Chapter 5.3: Trees & Special Graphs
Trees are graphs with a special structure that enables elegant and efficient algorithms. This chapter covers tree traversals, and one of the most important data structures in competitive programming: Union-Find (also called Disjoint Set Union or DSU).
5.3.1 Tree Traversals
Given a rooted tree, there are three classic ways to visit every node with DFS:
- Pre-order: Visit node, then children (node before subtree)
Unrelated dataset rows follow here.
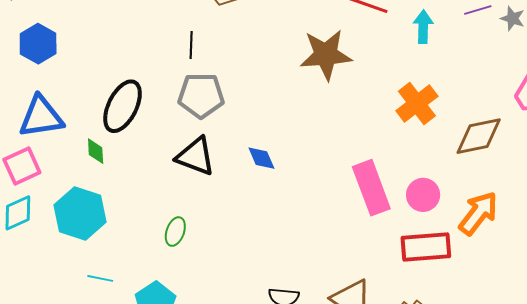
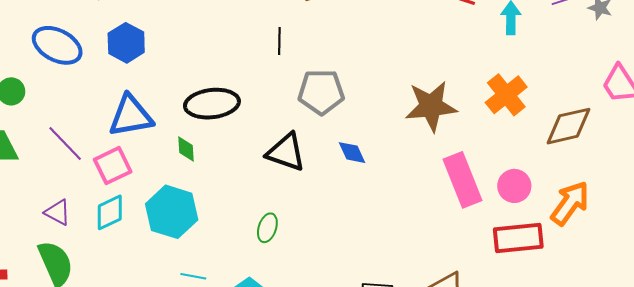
brown star: (326, 55) -> (431, 106), moved
gray pentagon: (201, 95) -> (321, 92), moved
black ellipse: (123, 106) -> (212, 104), turned 58

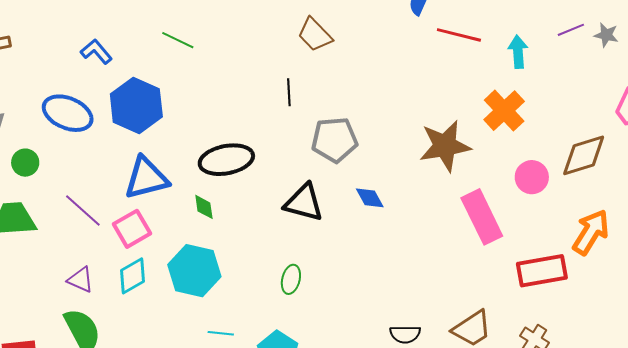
blue hexagon: (126, 43) -> (136, 105), size x1.4
orange cross: (506, 95) -> (504, 111), moved
pink circle: (514, 186) -> (532, 177), moved

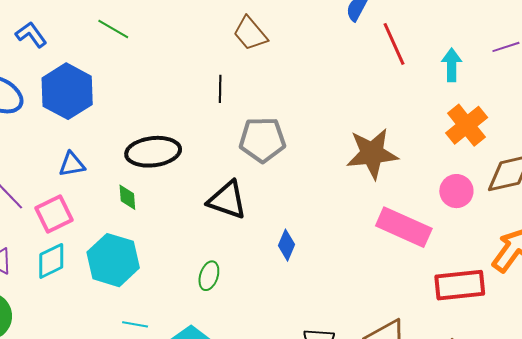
red line: (459, 35) -> (394, 44), turned 48
orange cross: (504, 111) -> (467, 125), moved
blue triangle: (146, 178) -> (72, 164), size x0.6
blue diamond: (370, 198) -> (286, 245), moved, turned 48
pink rectangle: (482, 217) -> (404, 227), turned -44

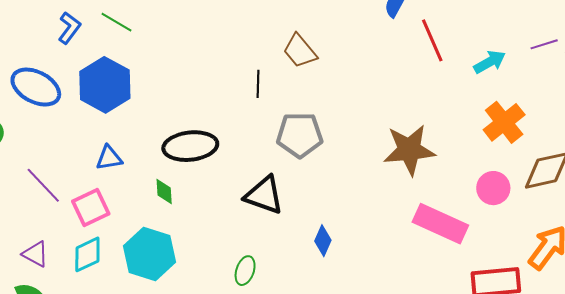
green line: (113, 29) -> (117, 22), moved
brown trapezoid: (250, 33) -> (300, 51), moved
blue L-shape: (31, 35) -> (69, 28), turned 72
cyan arrow: (452, 65) -> (490, 62), turned 60

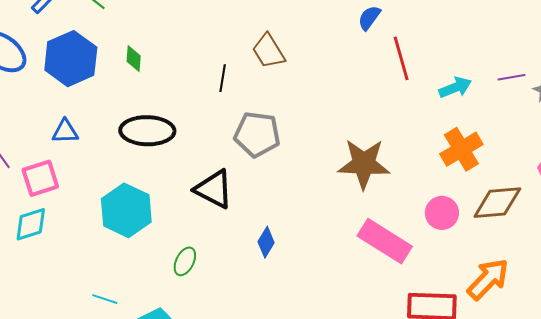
green diamond: (164, 191) -> (134, 59), moved
cyan hexagon: (149, 254) -> (126, 210), moved

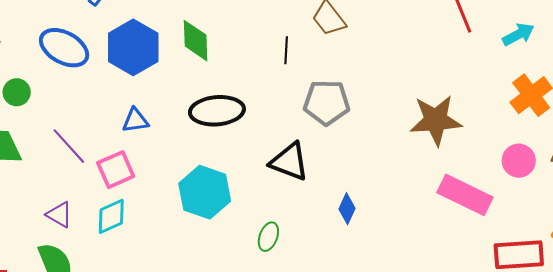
green diamond: (134, 59) -> (196, 41), size x1.6

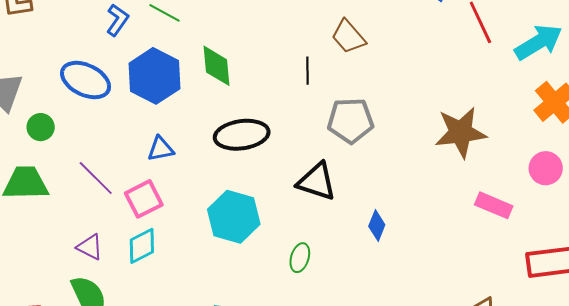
cyan arrow: (518, 34) -> (538, 42), size x1.5
pink rectangle: (465, 195) -> (494, 205), size x0.7

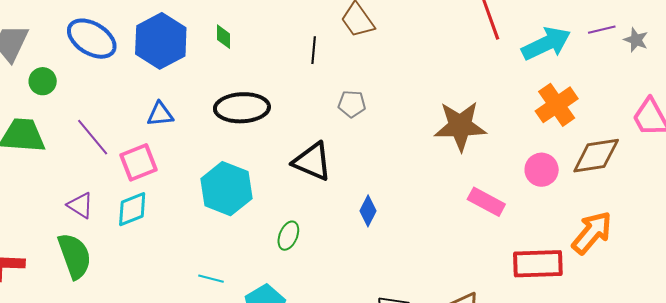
green diamond: (216, 66) -> (223, 37), size x0.6
gray pentagon: (351, 121) -> (352, 104), size x0.6

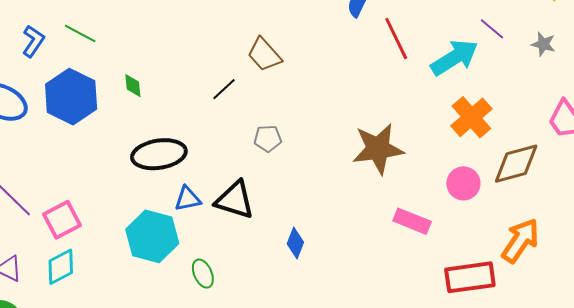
purple line: (602, 30) -> (492, 29), moved, turned 60
black line: (314, 50) -> (224, 89), turned 48
blue triangle: (160, 114) -> (188, 199), moved
green ellipse: (288, 236) -> (203, 274), moved, turned -40

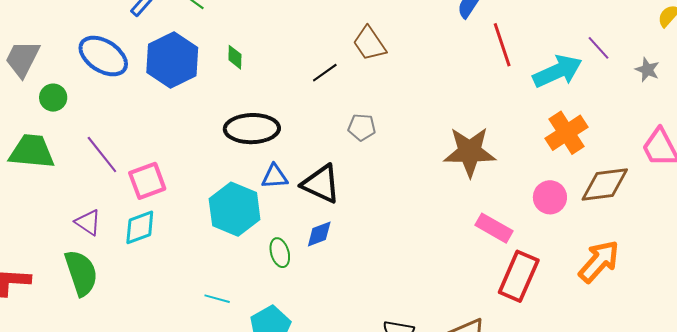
blue diamond: (295, 243) -> (319, 234), moved, turned 40
red rectangle: (470, 277) -> (519, 276), moved, turned -66

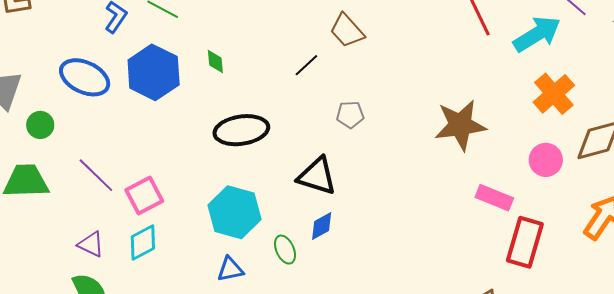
blue triangle: (275, 177) -> (230, 269), moved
- In-order: Visit left child, node, right child (only for binary trees)
- Post-order: Visit children, then node (subtree before node)
#include <bits/stdc++.h>
using namespace std;
const int MAXN = 100001;
vector<int> children[MAXN];
// Pre-order: parent before children (useful for computing subtree info top-down)
void preorder(int u) {
cout << u << " "; // process u first
for (int v : children[u]) preorder(v);
}
// Post-order: children before parent (useful for subtree aggregation bottom-up)
void postorder(int u) {
for (int v : children[u]) postorder(v);
cout << u << " "; // process u after all children
}
// Calculate subtree size (post-order style)
int subtreeSize[MAXN];
void calcSize(int u) {
subtreeSize[u] = 1; // start with just this node
for (int v : children[u]) {
calcSize(v);
subtreeSize[u] += subtreeSize[v]; // add child subtree sizes
}
}
// Calculate depth of each node (pre-order style)
int depth[MAXN];
void calcDepth(int u, int d) {
depth[u] = d;
for (int v : children[u]) {
calcDepth(v, d + 1);
}
}
int main() {
ios_base::sync_with_stdio(false);
cin.tie(NULL);
int n;
cin >> n;
for (int i = 2; i <= n; i++) {
int p; cin >> p;
children[p].push_back(i);
}
cout << "Pre-order: ";
preorder(1);
cout << "\n";
cout << "Post-order: ";
postorder(1);
cout << "\n";
calcSize(1);
cout << "Subtree sizes: ";
for (int i = 1; i <= n; i++) cout << subtreeSize[i] << " ";
cout << "\n";
calcDepth(1, 0);
cout << "Depths: ";
for (int i = 1; i <= n; i++) cout << depth[i] << " ";
cout << "\n";
return 0;
}
5.3.2 Lowest Common Ancestor (LCA) — Naive
The LCA of two nodes u and v is the deepest node that is an ancestor of both.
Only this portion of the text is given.